■ **YOUR GOAL**:
In the entries below, find every line holding the string "Banjaluci" and collect it.

■ **Saved entries**:
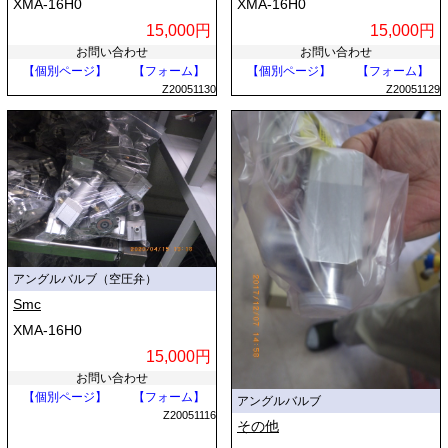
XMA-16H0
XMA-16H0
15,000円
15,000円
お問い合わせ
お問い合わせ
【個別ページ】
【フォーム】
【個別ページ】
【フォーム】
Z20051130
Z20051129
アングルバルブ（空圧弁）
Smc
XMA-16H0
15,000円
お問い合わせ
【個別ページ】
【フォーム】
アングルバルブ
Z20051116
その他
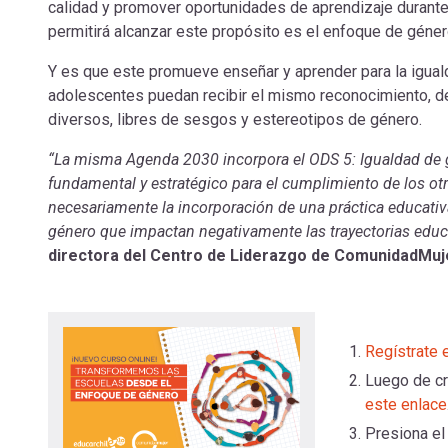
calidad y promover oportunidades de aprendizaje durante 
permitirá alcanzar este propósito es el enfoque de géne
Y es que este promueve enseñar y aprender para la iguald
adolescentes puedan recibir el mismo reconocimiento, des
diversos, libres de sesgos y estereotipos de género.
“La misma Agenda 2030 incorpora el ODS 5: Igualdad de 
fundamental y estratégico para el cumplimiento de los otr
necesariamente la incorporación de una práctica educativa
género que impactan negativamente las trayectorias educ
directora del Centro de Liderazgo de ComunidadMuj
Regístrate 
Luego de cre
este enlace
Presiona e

---

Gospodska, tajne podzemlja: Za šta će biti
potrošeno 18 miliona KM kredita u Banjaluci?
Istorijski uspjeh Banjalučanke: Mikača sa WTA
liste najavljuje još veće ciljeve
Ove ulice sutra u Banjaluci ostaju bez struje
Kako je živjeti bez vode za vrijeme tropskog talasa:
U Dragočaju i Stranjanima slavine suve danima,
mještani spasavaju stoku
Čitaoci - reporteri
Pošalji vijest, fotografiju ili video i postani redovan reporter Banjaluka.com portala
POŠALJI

--

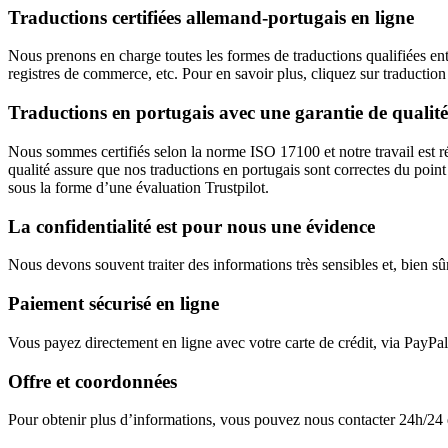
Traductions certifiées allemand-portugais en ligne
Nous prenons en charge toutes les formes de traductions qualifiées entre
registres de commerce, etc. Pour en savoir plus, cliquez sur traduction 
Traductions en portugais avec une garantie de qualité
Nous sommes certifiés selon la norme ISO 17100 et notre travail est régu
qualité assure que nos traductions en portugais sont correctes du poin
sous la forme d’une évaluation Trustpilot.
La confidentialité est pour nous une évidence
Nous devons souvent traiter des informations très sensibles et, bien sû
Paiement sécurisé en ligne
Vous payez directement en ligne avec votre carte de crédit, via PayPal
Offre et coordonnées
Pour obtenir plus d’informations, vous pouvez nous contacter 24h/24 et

■ **YOUR SOLUTION**:
potrošeno 18 miliona KM kredita u Banjaluci?
Ove ulice sutra u Banjaluci ostaju bez struje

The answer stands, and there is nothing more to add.